Importantly, retirement planning is closely linked to financial literacy. Seventy percent of individuals identified as planners are able to answer all financial literacy questions correctly, whereas among those identified as non-planners, only 54% are able to do so. The relationship between retirement planning and financial literacy remains positive even after controlling for differences in sociodemographic variables; in other words, respondents with identical income levels, labour market status, educational attainment, gender and marital status, and number of children but a higher level of financial literacy have a higher probability of planning for their retirement.7

Policy implications

The findings discussed here are important in light of the recent pension reforms in Germany and increasing individual responsibility for retirement planning.

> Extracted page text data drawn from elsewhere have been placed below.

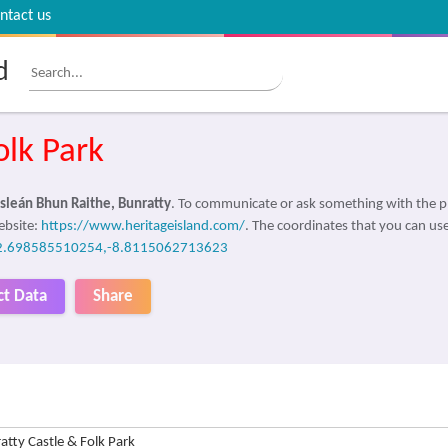
ntact us
d
olk Park
sleán Bhun Raithe, Bunratty
. To communicate or ask something with the p
ebsite:
https://www.heritageisland.com/
. The coordinates that you can use
2.698585510254,-8.8115062713623
ct Data
Share
atty Castle & Folk Park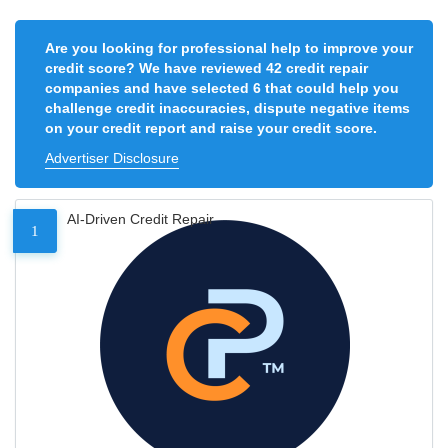
Are you looking for professional help to improve your
credit score? We have reviewed 42 credit repair
companies and have selected 6 that could help you
challenge credit inaccuracies, dispute negative items
on your credit report and raise your credit score.
Advertiser Disclosure
AI-Driven Credit Repair
1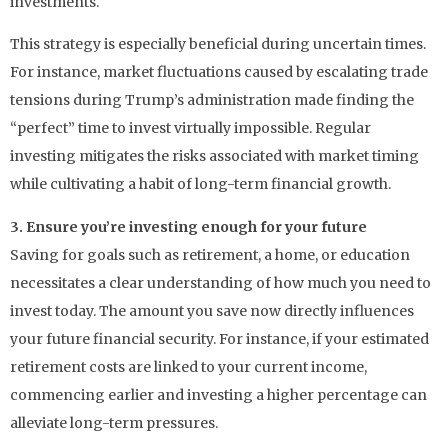
investments.
This strategy is especially beneficial during uncertain times.
For instance, market fluctuations caused by escalating trade
tensions during Trump’s administration made finding the
“perfect” time to invest virtually impossible. Regular
investing mitigates the risks associated with market timing
while cultivating a habit of long-term financial growth.
3. Ensure you’re investing enough for your future
Saving for goals such as retirement, a home, or education
necessitates a clear understanding of how much you need to
invest today. The amount you save now directly influences
your future financial security. For instance, if your estimated
retirement costs are linked to your current income,
commencing earlier and investing a higher percentage can
alleviate long-term pressures.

If individuals with lower financial knowledge are less likely to plan for retirement, they will be less likely to be aware of and to take steps to fill the gap in retirement income that will result from the recent reforms.

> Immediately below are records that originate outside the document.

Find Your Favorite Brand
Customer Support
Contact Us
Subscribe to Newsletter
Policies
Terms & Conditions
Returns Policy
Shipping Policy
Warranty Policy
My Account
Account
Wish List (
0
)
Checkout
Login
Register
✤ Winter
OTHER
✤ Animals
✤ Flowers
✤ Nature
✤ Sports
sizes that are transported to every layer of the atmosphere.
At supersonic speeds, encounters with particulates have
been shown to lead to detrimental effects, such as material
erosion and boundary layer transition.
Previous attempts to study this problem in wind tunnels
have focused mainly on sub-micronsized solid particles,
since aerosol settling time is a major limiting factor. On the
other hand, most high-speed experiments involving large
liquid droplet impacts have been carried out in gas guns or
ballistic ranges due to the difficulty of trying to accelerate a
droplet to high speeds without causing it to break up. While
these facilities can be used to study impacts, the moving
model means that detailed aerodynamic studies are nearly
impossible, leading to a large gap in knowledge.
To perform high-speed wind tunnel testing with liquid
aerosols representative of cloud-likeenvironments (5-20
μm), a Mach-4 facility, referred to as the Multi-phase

This may have dramatic effects, particularly on the retirement security of individuals in East Germany, because state pensions will be lower due to interrupted employment histories.

  • Financial literacy is particularly low among East Germans with low education and low income.
  • It is also low among women.

Thus, more targeted efforts and programmes may be needed if these groups are to improve their understanding of financial matters and take appropriate steps to secure adequate retirement savings.

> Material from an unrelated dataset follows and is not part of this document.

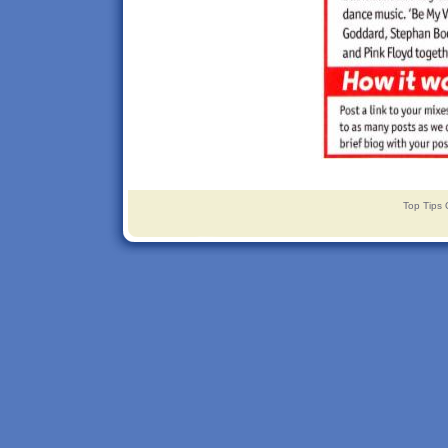
Top Tips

Börsch-Supan, Axel, Michela Coppola, Lothar Essig, Angelika Eymann, Daniel Schunk (2009), The German SAVE Study—Design and Results, 2nd edition, Mannheim Institute for the Economics of Aging (MEA).

Bucher-Koenen, T and A Lusardi (2011), “Financial Literacy and Retirement Planning in Germany”, Journal of Pension Economics and Finance, 10(4):565-584.

Lusardi, A (2008), “Financial Literacy: An Essential Tool for Informed Consumer Choice?”, Center for Financial Studies DP No. 19.

Lusardi, A and O Mitchell (2008), “Planning and Financial Literacy: How Do Women Fare?”, American Economic Review: Papers and Proceedings, 98:413-417.

Lusardi, A and O Mitchell (2011), “Financial Literacy and Planning: Implications for Retirement Wellbeing”, forthcoming in A Lusardi and O Mitchell (eds.), Financial Literacy: Implications for Retirement Security and the Financial Marketplace, Oxford University Press.


1 Chairman Ben S. Bernanke, “Statement by Chairman Bernanke on financial literacy,” April 2011, http://www.federalreserve.gov/newsevents/testimony/bernanke20110420a.htm

2 These results are taken from Bucher-Koenen and Lusardi (2011). Besides Germany the survey was conducted in the United States, the Netherlands, Italy, Sweden, Russia, Japan, and New Zealand.

3 These questions were developed for the American Health and Retirement Study.

4 The analyses are based on data from SAVE—a representative panel of German households administered by the MEA (Munich Center for the Economics of Aging) since 2001. For more information on the design of the study see Börsch-Supan et al. (2009). The results presented here are from 2009. Responses of 1,059 households are considered. Results are weighted to be representative of the German population.

5 One reason that has been put forward to explain the lower gender disparity in the East is that in East Germany women’s labor market attachment is a lot higher than in the West. However, the gender disparity in the West remains significant when controlling for income, education, and labor market status, whereas the gender difference in the East remains insignificant.

6 The following question was asked in the survey: “Did you and your partner ever think about how much you have to save today to reach a certain standard of living when you are old? Yes/No.” Only households in which at least one partner is not yet retired were asked this question (N=677).

7 In order to allow for a causal interpretation, we estimated an instrumental variable model.